Supplied data Block Start

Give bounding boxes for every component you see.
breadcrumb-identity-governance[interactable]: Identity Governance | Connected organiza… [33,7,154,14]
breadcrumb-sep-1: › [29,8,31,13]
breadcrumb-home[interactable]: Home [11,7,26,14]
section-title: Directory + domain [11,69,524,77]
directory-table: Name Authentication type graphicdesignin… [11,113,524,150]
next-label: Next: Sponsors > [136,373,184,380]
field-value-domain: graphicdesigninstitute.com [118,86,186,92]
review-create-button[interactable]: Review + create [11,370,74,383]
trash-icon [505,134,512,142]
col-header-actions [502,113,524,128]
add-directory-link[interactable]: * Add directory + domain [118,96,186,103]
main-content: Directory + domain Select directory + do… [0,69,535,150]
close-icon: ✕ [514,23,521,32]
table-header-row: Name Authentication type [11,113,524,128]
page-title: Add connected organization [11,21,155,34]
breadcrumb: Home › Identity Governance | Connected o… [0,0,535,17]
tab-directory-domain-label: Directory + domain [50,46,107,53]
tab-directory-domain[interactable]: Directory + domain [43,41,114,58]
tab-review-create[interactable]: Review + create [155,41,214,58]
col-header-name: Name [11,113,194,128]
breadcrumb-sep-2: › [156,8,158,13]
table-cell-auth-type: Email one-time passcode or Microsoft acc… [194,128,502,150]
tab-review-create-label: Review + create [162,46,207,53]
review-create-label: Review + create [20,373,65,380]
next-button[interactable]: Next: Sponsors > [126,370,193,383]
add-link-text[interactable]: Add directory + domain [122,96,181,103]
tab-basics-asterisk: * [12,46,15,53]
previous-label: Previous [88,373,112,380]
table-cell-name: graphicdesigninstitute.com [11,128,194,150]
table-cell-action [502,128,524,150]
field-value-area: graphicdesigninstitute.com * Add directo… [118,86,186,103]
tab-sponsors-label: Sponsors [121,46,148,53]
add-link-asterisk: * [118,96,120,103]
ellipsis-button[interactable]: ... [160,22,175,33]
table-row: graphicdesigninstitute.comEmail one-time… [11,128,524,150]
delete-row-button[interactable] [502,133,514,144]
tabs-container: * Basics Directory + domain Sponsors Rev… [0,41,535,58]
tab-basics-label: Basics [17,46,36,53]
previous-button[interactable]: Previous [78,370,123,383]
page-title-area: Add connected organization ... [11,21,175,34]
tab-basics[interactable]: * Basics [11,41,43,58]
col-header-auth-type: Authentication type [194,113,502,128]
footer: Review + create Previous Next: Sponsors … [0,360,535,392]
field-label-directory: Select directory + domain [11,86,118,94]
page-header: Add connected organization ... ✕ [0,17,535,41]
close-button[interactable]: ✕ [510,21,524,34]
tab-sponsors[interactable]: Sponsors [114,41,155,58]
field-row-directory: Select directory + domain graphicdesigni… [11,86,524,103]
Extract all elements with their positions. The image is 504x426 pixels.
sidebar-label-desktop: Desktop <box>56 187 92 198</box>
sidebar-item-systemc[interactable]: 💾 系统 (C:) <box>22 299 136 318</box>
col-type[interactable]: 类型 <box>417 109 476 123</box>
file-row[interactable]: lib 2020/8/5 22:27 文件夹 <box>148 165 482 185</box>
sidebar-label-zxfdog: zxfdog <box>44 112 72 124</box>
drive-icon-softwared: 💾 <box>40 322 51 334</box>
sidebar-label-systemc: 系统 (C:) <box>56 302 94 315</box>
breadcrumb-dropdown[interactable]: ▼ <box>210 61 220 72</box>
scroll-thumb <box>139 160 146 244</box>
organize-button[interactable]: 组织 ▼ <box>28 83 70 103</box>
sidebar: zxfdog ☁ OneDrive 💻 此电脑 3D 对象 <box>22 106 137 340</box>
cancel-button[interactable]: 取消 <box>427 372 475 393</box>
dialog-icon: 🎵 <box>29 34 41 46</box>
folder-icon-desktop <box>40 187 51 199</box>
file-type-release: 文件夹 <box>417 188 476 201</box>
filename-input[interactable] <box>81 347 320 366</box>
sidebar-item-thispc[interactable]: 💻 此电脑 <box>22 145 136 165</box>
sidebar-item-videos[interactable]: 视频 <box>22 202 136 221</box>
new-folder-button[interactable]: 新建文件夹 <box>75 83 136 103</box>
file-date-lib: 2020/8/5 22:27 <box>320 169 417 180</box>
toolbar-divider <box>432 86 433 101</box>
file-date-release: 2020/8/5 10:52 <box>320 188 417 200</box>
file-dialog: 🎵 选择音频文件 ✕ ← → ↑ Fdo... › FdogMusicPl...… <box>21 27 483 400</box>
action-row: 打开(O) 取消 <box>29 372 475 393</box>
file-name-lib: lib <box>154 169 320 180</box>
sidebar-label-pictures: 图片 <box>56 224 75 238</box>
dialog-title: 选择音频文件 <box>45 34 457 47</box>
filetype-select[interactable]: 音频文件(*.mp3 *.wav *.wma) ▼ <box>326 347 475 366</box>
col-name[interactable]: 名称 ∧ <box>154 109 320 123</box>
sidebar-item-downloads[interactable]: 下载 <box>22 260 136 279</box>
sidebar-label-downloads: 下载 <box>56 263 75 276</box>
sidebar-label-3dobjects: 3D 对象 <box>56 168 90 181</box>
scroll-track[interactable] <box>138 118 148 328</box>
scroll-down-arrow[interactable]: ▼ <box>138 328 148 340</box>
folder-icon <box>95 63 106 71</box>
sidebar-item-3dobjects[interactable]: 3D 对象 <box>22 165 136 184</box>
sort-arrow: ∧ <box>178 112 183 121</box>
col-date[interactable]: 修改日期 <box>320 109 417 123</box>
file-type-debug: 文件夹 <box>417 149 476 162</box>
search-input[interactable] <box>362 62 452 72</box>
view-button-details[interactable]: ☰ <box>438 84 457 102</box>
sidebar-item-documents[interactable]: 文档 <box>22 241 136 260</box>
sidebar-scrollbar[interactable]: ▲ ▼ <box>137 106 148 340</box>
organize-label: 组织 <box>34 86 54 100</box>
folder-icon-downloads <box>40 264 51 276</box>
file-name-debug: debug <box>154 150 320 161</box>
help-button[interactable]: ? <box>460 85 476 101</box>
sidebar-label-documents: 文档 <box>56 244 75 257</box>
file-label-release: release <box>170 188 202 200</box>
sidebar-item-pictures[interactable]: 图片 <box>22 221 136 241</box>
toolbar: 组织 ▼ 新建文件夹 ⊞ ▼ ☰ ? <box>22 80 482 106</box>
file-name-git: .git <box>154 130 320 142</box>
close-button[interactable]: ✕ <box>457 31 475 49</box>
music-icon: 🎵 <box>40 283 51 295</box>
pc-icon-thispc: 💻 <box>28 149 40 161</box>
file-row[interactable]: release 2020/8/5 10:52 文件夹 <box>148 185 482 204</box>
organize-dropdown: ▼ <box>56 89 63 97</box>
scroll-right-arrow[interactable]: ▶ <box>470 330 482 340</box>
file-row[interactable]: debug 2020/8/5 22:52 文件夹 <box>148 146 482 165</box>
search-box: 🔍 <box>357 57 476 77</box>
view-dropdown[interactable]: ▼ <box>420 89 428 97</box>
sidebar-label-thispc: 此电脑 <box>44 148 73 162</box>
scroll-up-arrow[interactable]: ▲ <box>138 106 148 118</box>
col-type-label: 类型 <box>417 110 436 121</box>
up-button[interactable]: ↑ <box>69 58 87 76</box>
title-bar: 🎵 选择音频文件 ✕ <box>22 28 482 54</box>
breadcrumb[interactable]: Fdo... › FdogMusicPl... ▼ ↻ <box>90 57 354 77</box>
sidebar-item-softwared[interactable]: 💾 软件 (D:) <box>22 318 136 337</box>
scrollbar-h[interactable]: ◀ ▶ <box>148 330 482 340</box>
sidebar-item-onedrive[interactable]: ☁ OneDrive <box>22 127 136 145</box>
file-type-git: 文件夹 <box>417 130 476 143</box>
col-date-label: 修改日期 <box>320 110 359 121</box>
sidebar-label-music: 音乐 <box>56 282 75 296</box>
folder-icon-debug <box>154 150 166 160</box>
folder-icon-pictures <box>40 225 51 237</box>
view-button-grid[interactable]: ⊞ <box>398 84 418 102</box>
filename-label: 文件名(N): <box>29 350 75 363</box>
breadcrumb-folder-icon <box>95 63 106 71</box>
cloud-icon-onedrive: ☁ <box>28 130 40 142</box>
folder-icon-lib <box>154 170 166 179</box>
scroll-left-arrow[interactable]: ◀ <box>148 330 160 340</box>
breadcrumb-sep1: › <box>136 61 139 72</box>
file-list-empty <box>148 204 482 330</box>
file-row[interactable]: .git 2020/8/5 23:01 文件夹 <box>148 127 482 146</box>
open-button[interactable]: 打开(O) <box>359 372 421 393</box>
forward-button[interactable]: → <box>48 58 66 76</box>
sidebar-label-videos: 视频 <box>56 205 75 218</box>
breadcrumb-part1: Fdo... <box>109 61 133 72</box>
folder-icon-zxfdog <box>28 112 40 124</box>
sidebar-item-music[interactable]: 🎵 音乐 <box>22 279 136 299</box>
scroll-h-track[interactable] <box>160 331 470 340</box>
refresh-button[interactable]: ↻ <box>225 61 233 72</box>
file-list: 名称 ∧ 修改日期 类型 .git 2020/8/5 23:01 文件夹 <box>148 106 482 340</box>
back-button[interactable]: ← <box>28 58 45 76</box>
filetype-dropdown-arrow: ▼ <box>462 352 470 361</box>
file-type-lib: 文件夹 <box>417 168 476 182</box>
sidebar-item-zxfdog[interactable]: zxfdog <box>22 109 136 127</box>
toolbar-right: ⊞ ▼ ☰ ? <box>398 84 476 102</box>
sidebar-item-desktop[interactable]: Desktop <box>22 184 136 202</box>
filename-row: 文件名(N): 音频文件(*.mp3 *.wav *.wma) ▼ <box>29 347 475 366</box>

Supplied data Block End

• _Work to be completed_: The string "debug" marks the lines to copy; report each of them from the data above.

• _Result for this task_:
file-type-debug: 文件夹 <box>417 149 476 162</box>
file-name-debug: debug <box>154 150 320 161</box>
file-row[interactable]: debug 2020/8/5 22:52 文件夹 <box>148 146 482 165</box>
folder-icon-debug <box>154 150 166 160</box>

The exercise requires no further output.